The skill inspects project layout and creates a canonical skill directory with metadata, scripts, references, and assets. It validates naming, frontmatter metadata, token sizing, and recommended files, then runs quick validation and produces a change report. It also generates domain-specific question artifacts so you can collect the exact requirements before implementation.
What information do you collect before creating a skill?
I always gather scope, tools/APIs, expected inputs/outputs, and any existing patterns or workflows specific to the domain.

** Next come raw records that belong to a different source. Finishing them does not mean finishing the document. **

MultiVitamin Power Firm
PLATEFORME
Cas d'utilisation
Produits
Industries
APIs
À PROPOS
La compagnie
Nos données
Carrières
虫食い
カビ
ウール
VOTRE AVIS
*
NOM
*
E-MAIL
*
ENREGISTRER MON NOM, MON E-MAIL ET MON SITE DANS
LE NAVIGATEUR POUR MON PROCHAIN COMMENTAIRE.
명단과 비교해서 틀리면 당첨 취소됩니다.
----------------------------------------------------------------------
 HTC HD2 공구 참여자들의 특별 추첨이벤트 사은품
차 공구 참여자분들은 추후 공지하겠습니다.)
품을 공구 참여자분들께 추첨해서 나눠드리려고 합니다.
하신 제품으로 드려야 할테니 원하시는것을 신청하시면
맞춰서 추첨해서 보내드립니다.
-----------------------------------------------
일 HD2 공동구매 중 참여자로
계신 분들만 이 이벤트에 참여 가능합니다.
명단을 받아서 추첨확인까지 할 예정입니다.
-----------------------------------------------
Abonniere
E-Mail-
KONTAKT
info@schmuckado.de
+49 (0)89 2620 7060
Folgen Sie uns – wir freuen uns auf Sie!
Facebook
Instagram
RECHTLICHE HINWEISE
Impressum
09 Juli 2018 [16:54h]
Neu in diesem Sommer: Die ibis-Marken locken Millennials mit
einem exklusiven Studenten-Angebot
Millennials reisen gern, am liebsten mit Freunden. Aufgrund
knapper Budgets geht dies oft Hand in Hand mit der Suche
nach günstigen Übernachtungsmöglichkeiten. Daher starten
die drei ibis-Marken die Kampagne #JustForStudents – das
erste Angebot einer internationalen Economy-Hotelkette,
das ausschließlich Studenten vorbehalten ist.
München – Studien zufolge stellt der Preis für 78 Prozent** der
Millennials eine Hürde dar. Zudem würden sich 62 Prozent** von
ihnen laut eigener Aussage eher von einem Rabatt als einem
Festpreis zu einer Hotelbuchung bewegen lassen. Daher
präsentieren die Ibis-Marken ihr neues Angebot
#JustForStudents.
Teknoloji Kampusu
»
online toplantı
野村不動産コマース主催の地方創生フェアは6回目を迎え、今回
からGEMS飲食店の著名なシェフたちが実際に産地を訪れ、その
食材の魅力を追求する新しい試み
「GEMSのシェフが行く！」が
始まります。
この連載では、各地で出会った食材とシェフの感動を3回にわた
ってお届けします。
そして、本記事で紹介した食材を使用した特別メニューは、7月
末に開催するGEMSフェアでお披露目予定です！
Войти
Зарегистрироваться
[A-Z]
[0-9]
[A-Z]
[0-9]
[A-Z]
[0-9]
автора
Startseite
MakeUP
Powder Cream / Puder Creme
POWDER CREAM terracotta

How do you ensure naming and metadata are valid?
The skill enforces lowercase hyphenated names, checks the directory name match, and validates frontmatter fields and token sizing before packaging.
Can you automate validation and reporting?
Yes — after changes I run quick validation and generate a structured change report showing files changed, token counts, and validation results.